Thu Jul 22, 2010 4:11pm EDT
* Offering to be launched in conjuction with Deutsche Bank
* Could appeal to institutional and retail investors
BOSTON, July 22 (Reuters) – Hedge fund manager John Paulson plans to launch a new fund in Europe that hopes to capture money from investors with smaller wallets, a person familiar with his plans said on Thursday.
His New York-based hedge fund firm, Paulson & Co, is preparing a so-called UCITS open-ended investment fund in the coming months, the person said.
The new portfolio, which will be launched in conjunction with Deutsche Bank (DBKGn.DE), will be modeled after the holdings and bets Paulson makes in the funds already managed by his New York-based Paulson & Co.
Paulson, who has been meeting with investors in Europe and the United States in the last weeks, said in May that he planned to restrict access to his roughly $19 billion flagship portfolio this summer. Fund managers often stop taking in new money if they feel they have too much to invest nimbly.
A spokesman for Paulson said the fund manager was not available to comment.
The planned launch of the Undertakings for Collective Investment in Transferable Securities (UCITS) open-ended investment fund was first reported by the Financial Times.
The UCITS structure has become very popular at a time when hedge funds are facing stricter regulations around the world but want to boost their assets under management. With a UCITS structure, management firms can market their fund across continental Europe, making it more accessible to both institutional clients and wealthy individual investors with smaller investment minimums and the ability to withdraw money more often.
Thanks to his bet against the U.S. subprime market, which netted his fund roughly $15 billion, Paulson has become one of the most closely watched managers in the $1.6 trillion industry.
His six-year-old flagship Paulson Advantage fund has returned an average 22.85 percent per year. This year, however, market tumult has hurt Paulson along with many others. The firm’s biggest portfolio lost 9 percent in the first six months of the year.
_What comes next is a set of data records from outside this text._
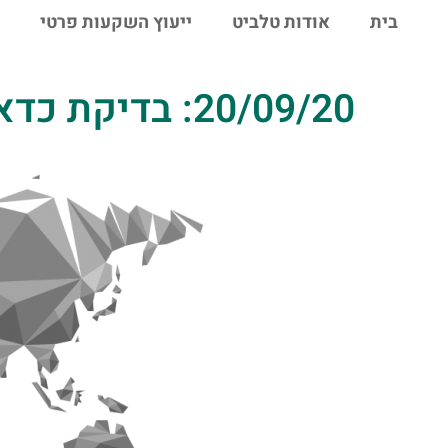
לתוכן
בית
אודות טלביט
ייעוץ השקעות פרטי
20/09/20: בדיקת כדאיות השקעה במדד מניות כללי ארה"ב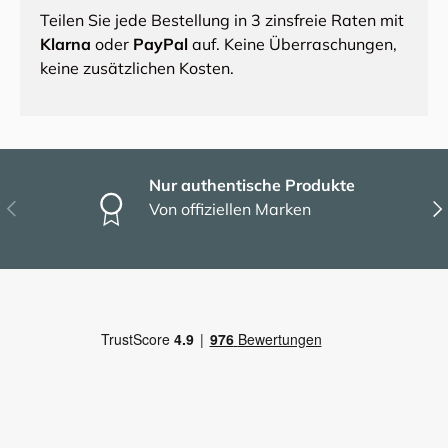
Teilen Sie jede Bestellung in 3 zinsfreie Raten mit
Klarna
oder
PayPal
auf. Keine Überraschungen,
keine zusätzlichen Kosten.
Nur authentische Produkte
Vorherige
Näc
Von offiziellen Marken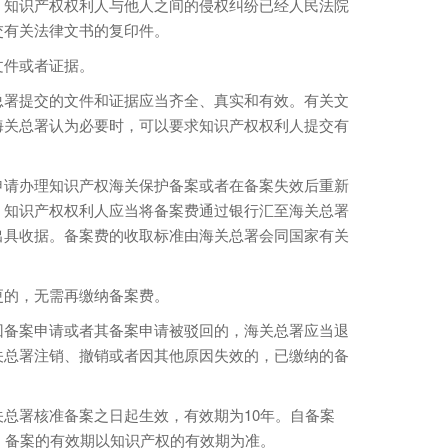
知识产权权利人与他人之间的侵权纠纷已经人民法院
交有关法律文书的复印件。
件或者证据。
署提交的文件和证据应当齐全、真实和有效。有关文
海关总署认为必要时，可以要求知识产权权利人提交有
请办理知识产权海关保护备案或者在备案失效后重新
。知识产权权利人应当将备案费通过银行汇至海关总署
出具收据。备案费的收取标准由海关总署会同国家有关
的，无需再缴纳备案费。
备案申请或者其备案申请被驳回的，海关总署应当退
关总署注销、撤销或者因其他原因失效的，已缴纳的备
署核准备案之日起生效，有效期为10年。自备案
，备案的有效期以知识产权的有效期为准。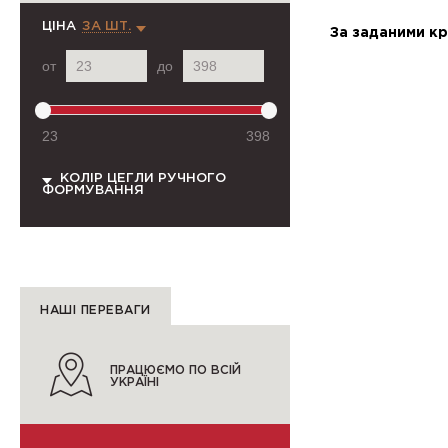
ЦІНА
ЗА ШТ.
За заданими кр
от
до
23
398
КОЛІР ЦЕГЛИ РУЧНОГО
ФОРМУВАННЯ
НАШІ ПЕРЕВАГИ
ПРАЦЮЄМО ПО ВСІЙ
УКРАЇНІ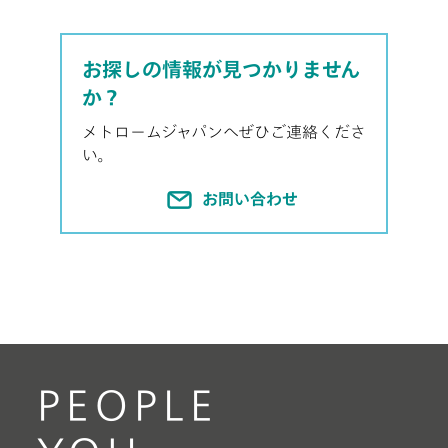
お探しの情報が見つかりません
か？
メトロームジャパンへぜひご連絡くださ
い。
お問い合わせ
PEOPLE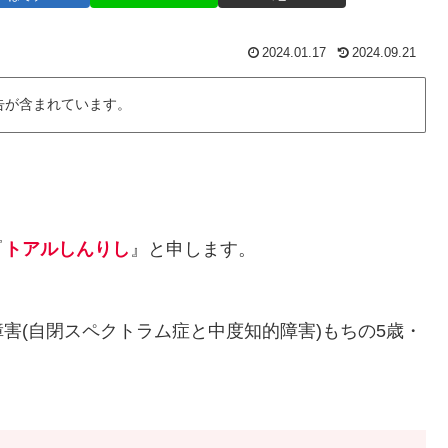
2024.01.17
2024.09.21
告が含まれています。
『
トアルしんりし
』と申します。
(自閉スペクトラム症と中度知的障害)もちの5歳・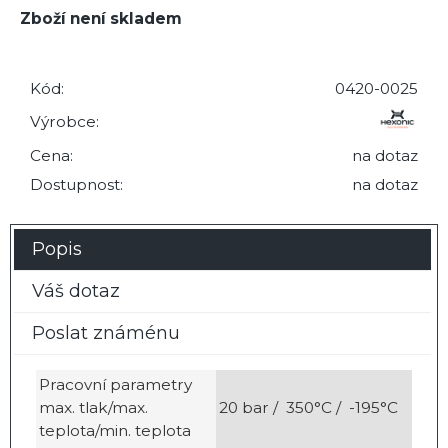
Zboží není skladem
Kód:
0420-0025
Výrobce:
Cena:
na dotaz
Dostupnost:
na dotaz
Popis
Váš dotaz
Poslat známénu
Pracovní parametry
max. tlak/max.
20 bar / 350°C / -195°C
teplota/min. teplota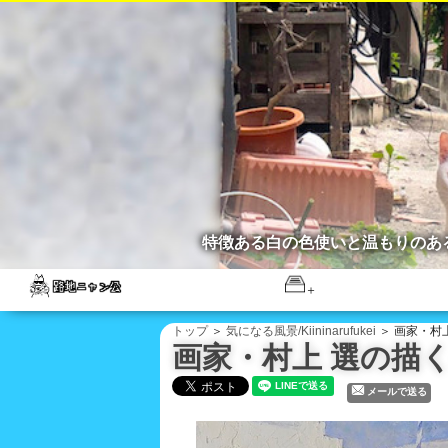
特徴ある白の色使いと温もりのあ
トップ
＞
気になる風景/Kiininarufukei
＞ 画家・村上 
画家・村上 選の描く風景
メールで送る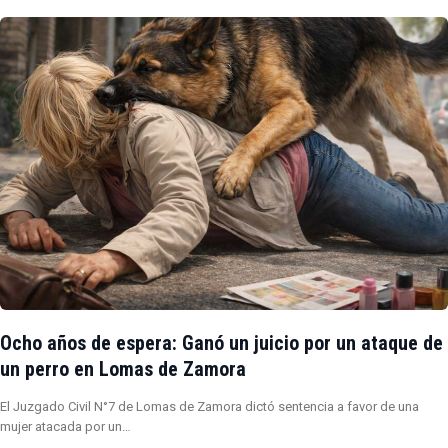
Ocho años de espera: Ganó un juicio por un ataque de
un perro en Lomas de Zamora
El Juzgado Civil N°7 de Lomas de Zamora dictó sentencia a favor de una
mujer atacada por un…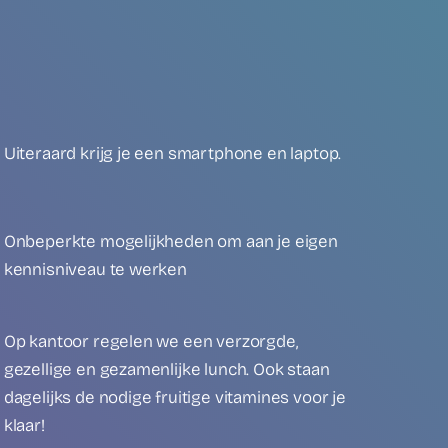
Uiteraard krijg je een smartphone en laptop.
Onbeperkte mogelijkheden om aan je eigen
kennisniveau te werken
Op kantoor regelen we een verzorgde,
gezellige en gezamenlijke lunch. Ook staan
dagelijks de nodige fruitige vitamines voor je
klaar!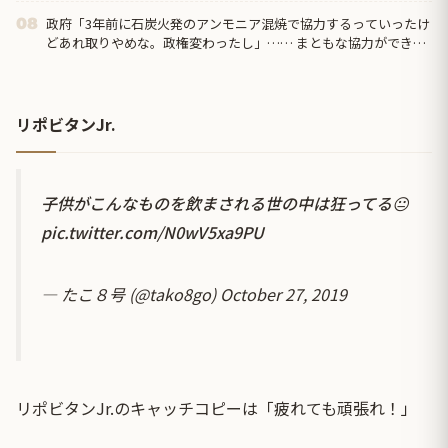
政府「3年前に石炭火発のアンモニア混焼で協力するっていったけ
08
どあれ取りやめな。政権変わったし」…… まともな協力ができな
い理由、これなんですよね
リポビタンJr.
子供がこんなものを飲まされる世の中は狂ってる😐
pic.twitter.com/N0wV5xa9PU
— たこ８号 (@tako8go)
October 27, 2019
リポビタンJr.のキャッチコピーは「疲れても頑張れ！」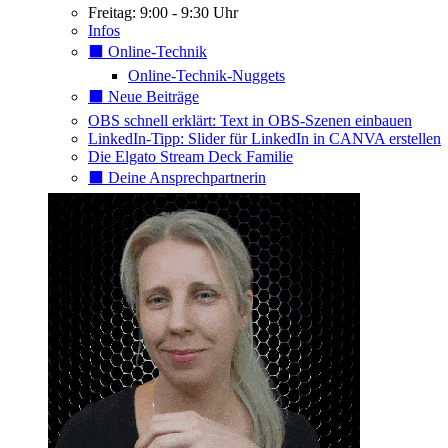
Freitag: 9:00 - 9:30 Uhr
Infos
⬛️ Online-Technik
Online-Technik-Nuggets
⬛️ Neue Beiträge
OBS schnell erklärt: Text in OBS-Szenen einbauen
LinkedIn-Tipp: Slider für LinkedIn in CANVA erstellen
Die Elgato Stream Deck Familie
⬛️ Deine Ansprechpartnerin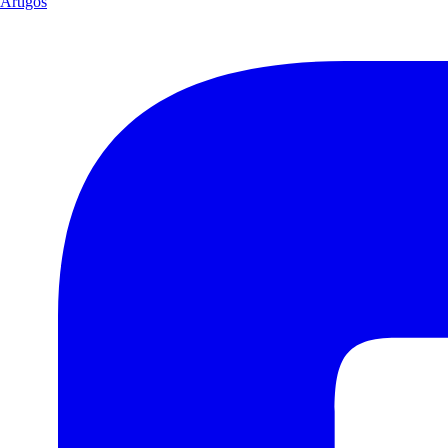
Artigos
Paulson’s reputation was tarnished some this year when his hedge fund firm became drawn into the fallout surrounding the lawsuit filed by U.S. securities regulators against Goldman Sachs Group over a supbrime mortgage-backed security. Paulson’s fund made hundreds of millions when the value of the security collapsed.
The SEC didn’t allege the hedge fund did anything wrong, but Paulson had to spend several weeks explaining the matter to his investors. Goldman settled the civil suit for $550 million last week. (Reporting by Svea Herbst-Bayliss, editing by Leslie Gevirtz)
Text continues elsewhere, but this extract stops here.